Untuk memaksimalkan fitur-fitur di Galaxy AI Bahasa Indonesia, Tekno Liputan6.com memberikan beberapa tips yang bisa kamu ikuti. Simak selanjutnya di bawah ini.

Tim Tekno Liputan6.com berkesempatan mengenggam langsung ponsel baru Samsung Galaxy S23 bid yang terdiri dari Galaxy S23, Galaxy S23 Plus, dan Galaxy S23 Ultra.

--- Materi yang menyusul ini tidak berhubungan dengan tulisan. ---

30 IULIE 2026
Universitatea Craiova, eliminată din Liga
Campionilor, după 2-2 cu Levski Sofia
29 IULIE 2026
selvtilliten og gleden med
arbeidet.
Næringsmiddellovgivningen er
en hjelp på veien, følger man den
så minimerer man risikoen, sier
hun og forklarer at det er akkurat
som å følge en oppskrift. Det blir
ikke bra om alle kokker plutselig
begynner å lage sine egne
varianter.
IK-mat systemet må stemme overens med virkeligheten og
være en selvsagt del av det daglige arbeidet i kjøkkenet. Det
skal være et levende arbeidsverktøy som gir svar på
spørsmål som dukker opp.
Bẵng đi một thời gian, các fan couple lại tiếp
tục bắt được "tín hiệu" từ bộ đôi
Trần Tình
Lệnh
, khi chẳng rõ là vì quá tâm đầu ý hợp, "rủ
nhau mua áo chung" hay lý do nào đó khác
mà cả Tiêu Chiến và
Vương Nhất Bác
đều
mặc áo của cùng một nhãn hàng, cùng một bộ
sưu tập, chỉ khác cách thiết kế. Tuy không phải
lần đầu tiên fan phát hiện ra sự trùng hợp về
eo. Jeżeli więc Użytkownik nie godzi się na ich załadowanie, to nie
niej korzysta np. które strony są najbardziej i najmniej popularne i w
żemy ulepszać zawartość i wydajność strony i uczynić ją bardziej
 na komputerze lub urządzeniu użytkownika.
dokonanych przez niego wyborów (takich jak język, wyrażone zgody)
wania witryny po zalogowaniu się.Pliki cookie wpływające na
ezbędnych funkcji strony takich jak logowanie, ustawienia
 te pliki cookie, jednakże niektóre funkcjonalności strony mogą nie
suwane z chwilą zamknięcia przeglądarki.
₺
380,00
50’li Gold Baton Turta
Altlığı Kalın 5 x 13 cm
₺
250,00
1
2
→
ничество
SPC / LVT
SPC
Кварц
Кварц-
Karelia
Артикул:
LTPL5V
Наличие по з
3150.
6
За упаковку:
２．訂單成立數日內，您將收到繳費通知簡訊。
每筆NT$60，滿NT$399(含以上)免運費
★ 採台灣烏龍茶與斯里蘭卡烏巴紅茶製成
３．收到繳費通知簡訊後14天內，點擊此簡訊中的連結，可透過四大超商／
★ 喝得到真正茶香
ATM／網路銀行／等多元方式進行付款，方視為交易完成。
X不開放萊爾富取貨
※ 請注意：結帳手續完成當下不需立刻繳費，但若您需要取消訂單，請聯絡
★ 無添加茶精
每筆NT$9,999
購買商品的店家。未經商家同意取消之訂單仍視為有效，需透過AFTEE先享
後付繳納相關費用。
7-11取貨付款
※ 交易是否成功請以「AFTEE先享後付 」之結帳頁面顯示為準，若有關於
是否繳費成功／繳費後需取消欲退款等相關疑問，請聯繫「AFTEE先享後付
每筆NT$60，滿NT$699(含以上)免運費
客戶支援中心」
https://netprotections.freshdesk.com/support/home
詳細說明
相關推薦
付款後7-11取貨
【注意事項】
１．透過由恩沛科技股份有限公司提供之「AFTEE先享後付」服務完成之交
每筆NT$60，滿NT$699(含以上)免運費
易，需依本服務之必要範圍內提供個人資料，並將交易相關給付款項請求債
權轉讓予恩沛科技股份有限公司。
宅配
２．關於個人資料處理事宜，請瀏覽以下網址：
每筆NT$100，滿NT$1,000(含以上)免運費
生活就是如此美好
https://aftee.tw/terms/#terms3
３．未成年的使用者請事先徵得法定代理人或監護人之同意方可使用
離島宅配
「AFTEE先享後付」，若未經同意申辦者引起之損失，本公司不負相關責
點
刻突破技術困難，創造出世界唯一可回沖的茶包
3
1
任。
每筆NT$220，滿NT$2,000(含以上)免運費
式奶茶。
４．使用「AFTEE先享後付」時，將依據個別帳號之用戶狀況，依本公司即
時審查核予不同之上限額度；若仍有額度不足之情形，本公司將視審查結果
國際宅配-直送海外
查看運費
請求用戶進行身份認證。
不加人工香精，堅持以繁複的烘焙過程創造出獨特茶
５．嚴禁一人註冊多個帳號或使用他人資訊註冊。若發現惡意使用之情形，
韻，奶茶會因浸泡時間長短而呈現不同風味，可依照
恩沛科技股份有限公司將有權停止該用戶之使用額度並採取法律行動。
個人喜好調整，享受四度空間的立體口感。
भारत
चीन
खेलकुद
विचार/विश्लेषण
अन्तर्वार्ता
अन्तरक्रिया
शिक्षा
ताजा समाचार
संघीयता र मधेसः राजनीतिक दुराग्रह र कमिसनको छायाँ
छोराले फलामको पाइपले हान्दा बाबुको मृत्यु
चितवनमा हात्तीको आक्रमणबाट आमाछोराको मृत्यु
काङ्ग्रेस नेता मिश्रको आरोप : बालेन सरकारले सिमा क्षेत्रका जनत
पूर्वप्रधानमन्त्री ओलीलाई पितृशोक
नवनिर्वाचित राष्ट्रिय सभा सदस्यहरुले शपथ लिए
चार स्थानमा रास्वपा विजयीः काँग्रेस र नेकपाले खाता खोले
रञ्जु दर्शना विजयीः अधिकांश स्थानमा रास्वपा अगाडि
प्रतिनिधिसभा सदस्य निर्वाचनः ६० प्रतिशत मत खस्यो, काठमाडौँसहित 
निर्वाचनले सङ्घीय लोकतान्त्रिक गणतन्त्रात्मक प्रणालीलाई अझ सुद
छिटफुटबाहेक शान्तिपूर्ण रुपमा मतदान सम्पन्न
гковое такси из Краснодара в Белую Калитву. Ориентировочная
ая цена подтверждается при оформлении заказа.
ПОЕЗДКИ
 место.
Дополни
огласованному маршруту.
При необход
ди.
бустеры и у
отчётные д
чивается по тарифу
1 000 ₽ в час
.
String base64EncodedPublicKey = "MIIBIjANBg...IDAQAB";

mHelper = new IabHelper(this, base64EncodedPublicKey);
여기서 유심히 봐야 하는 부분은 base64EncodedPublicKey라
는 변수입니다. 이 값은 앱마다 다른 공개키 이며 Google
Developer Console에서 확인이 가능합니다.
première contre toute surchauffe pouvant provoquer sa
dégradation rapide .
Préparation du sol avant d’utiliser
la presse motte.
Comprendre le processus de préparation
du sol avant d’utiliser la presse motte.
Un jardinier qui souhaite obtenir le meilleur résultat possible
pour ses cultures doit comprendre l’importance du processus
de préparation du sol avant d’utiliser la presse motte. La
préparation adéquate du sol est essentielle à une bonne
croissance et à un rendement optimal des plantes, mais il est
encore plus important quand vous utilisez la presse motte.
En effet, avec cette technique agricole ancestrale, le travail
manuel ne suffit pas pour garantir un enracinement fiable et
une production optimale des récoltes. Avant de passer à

Seperti apa penampilan HP Android baru milik Samsung ini? Simak video singkatnya. C...

* Follow Official WhatsApp Channel Liputan6.com untuk mendapatkan berita-berita terkini dengan mengklik tautan ini.

1. Pakai Interpreter untuk Berkomunikasi dengan Orang dari Luar Negeri

Ketika berkunjung ke luar negeri, atau sedang berkomunikasi dengan orang asing yang tidak bisa berbahasa Indonesia, biasanya kita akan membuka aplikasi Translate dan mengetik kalimat untuk diterjemahkan ke bahasa yang dipahami.

Tentunya, hal tersebut sangat merepotkan apalagi jika sedang terburu-buru. Namun, hadirnya Interpreter di Galaxy AI akan memudahkan berkomunikasi antar bahasa.

Layaknya penerjemah dan pemandu wisata pribadi, Galaxy AI kini sudah bisa menerjemahkan percakapan dari 15 bahasa asing langsung ke Bahasa Indonesia.

Tak hanya dapat digunakan untuk berkomunikasi antar bahasa, fitur ini juga dapat dimanfaatkan untuk belajar bahasa asing dengan lebih mudah.

Yang tak kalah menarik, kamu tidak memerlukan koneksi information atau Wi-Fi untuk menggunakan fitur tersebut, karena terjemahan ini langsung terintegrasi langsung di perangkat Galaxy kamu.

Pembaruan bahasa ini juga telah terintegrasi dengan fitur Live Translate yang dapat menerjemahkan bahasa asing melalui sambungan telepon.

Cara menggunakan fitur ini cukup mudah, cukup berbicara dengan menggunakan bahasa sehari-hari, lalu Live Translate akan menerjemahkan bahasa kamu ke bahasa asing secara langsung.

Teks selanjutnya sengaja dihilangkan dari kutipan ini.